══ THE RECORDS

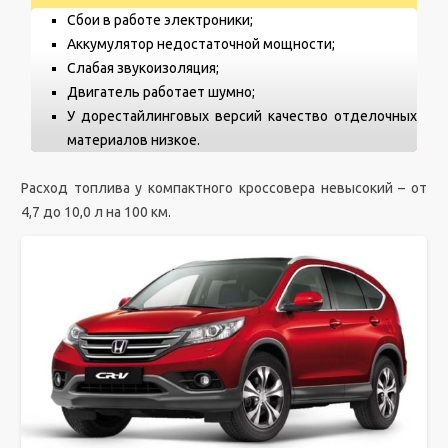
Сбои в работе электроники;
Аккумулятор недостаточной мощности;
Слабая звукоизоляция;
Двигатель работает шумно;
У дорестайлинговых версий качество отделочных
материалов низкое.
Расход топлива у компактного кроссовера невысокий – от
4,7 до 10,0 л на 100 км.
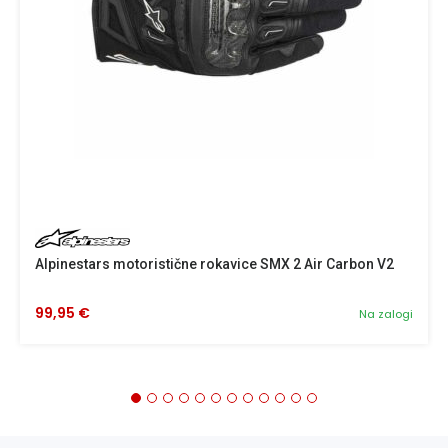
Alpinestars motoristične rokavice SMX 2 Air Carbon V2
99,95 €
Na zalogi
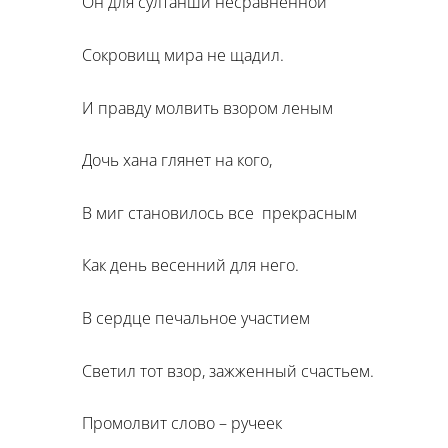
Он для султанши несравненной
Сокровищ мира не щадил.
И правду молвить взором леным
Дочь хана глянет на кого,
В миг становилось все прекрасным
Как день весенний для него.
В сердце печальное участием
Светил тот взор, зажженный счастьем.
Промолвит слово – ручеек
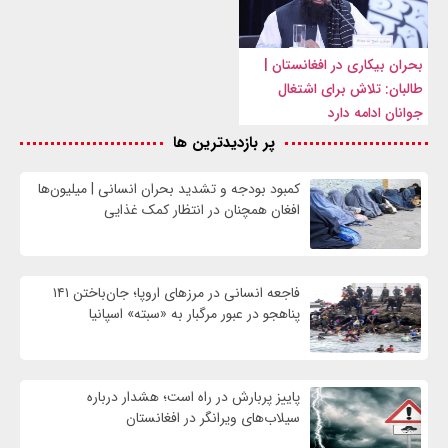
بحران بیکاری در افغانستان |
طالبان: تلاش برای اشتغال
جوانان ادامه دارد
پر بازدیدترین ها
کمبود بودجه و تشدید بحران انسانی | میلیون‌ها
افغان همچنان در انتظار کمک غذایی
فاجعه انسانی در مرزهای اروپا؛ جان‌باختن ۱۴۱
پناهجو در عبور مرگبار به «سبته» اسپانیا
پاییز پربارش در راه است؛ هشدار درباره
سیلاب‌های ویرانگر در افغانستان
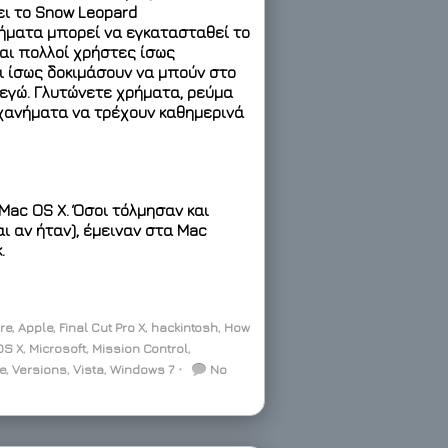
ι το Snow Leopard
ήματα μπορεί να εγκατασταθεί το
και πολλοί χρήστες ίσως
ι ίσως δοκιμάσουν να μπούν στο
 εγώ. Γλυτώνετε χρήματα, ρεύμα
ηχανήματα να τρέχουν καθημερινά
Mac OS X. Όσοι τόλμησαν και
ι αν ήταν), έμειναν στα Mac
.
re
,
Apple
,
Final Cut Pro X
,
hackintosh
,
How
OS X
,
Microsoft
,
Mission Control
,
e
,
Versions
,
Vista
,
Windows 7
⋅
No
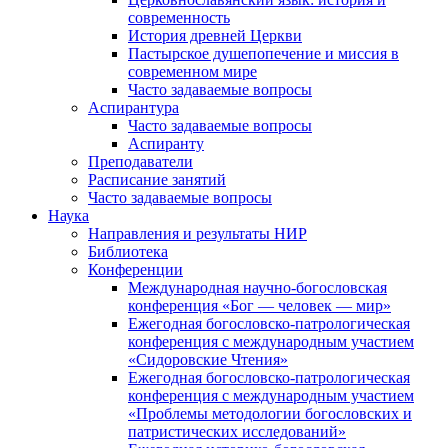
современность
История древней Церкви
Пастырское душепопечение и миссия в
современном мире
Часто задаваемые вопросы
Аспирантура
Часто задаваемые вопросы
Аспиранту
Преподаватели
Расписание занятий
Часто задаваемые вопросы
Наука
Направления и результаты НИР
Библиотека
Конференции
Международная научно-богословская
конференция «Бог — человек — мир»
Ежегодная богословско-патрологическая
конференция с международным участием
«Сидоровские Чтения»
Ежегодная богословско-патрологическая
конференция с международным участием
«Проблемы методологии богословских и
патристических исследований»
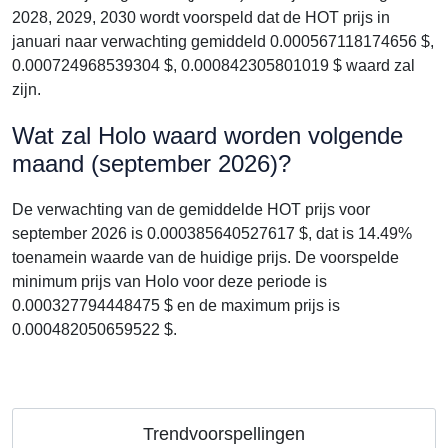
2028, 2029, 2030 wordt voorspeld dat de HOT prijs in
januari naar verwachting gemiddeld 0.000567118174656 $,
0.000724968539304 $, 0.000842305801019 $ waard zal
zijn.
Wat zal Holo waard worden volgende
maand (september 2026)?
De verwachting van de gemiddelde HOT prijs voor
september 2026 is 0.000385640527617 $, dat is 14.49%
toenamein waarde van de huidige prijs. De voorspelde
minimum prijs van Holo voor deze periode is
0.000327794448475 $ en de maximum prijs is
0.000482050659522 $.
Trendvoorspellingen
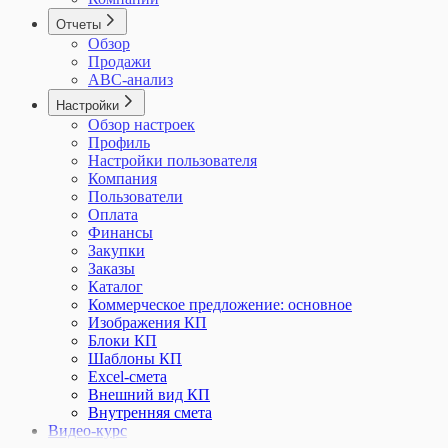
Отчеты
Обзор
Продажи
ABC-анализ
Настройки
Обзор настроек
Профиль
Настройки пользователя
Компания
Пользователи
Оплата
Финансы
Закупки
Заказы
Каталог
Коммерческое предложение: основное
Изображения КП
Блоки КП
Шаблоны КП
Excel-смета
Внешний вид КП
Внутренняя смета
Видео-курс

════

ABOUT THIS EXERCISE ->
In the records above, copy exactly everything from the line that has "Дочь хана глянет" down to the line that has "История древней Церкви", both ends included, and leave out the pictures.

EXERCISE RESULT ->
Дочь хана глянет на кого,
В миг становилось все прекрасным
Как день весенний для него.
В сердце печальное участием
Светил тот взор, зажженный счастьем.
Промолвит слово – ручеек
بحران بیکاری در افغانستان |
طالبان: تلاش برای اشتغال
جوانان ادامه دارد
پر بازدیدترین ها
کمبود بودجه و تشدید بحران انسانی | میلیون‌ها
افغان همچنان در انتظار کمک غذایی
فاجعه انسانی در مرزهای اروپا؛ جان‌باختن ۱۴۱
پناهجو در عبور مرگبار به «سبته» اسپانیا
پاییز پربارش در راه است؛ هشدار درباره
سیلاب‌های ویرانگر در افغانستان
ι το Snow Leopard
ήματα μπορεί να εγκατασταθεί το
και πολλοί χρήστες ίσως
ι ίσως δοκιμάσουν να μπούν στο
 εγώ. Γλυτώνετε χρήματα, ρεύμα
ηχανήματα να τρέχουν καθημερινά
Mac OS X. Όσοι τόλμησαν και
ι αν ήταν), έμειναν στα Mac
.
re
,
Apple
,
Final Cut Pro X
,
hackintosh
,
How
OS X
,
Microsoft
,
Mission Control
,
e
,
Versions
,
Vista
,
Windows 7
⋅
No
современность
История древней Церкви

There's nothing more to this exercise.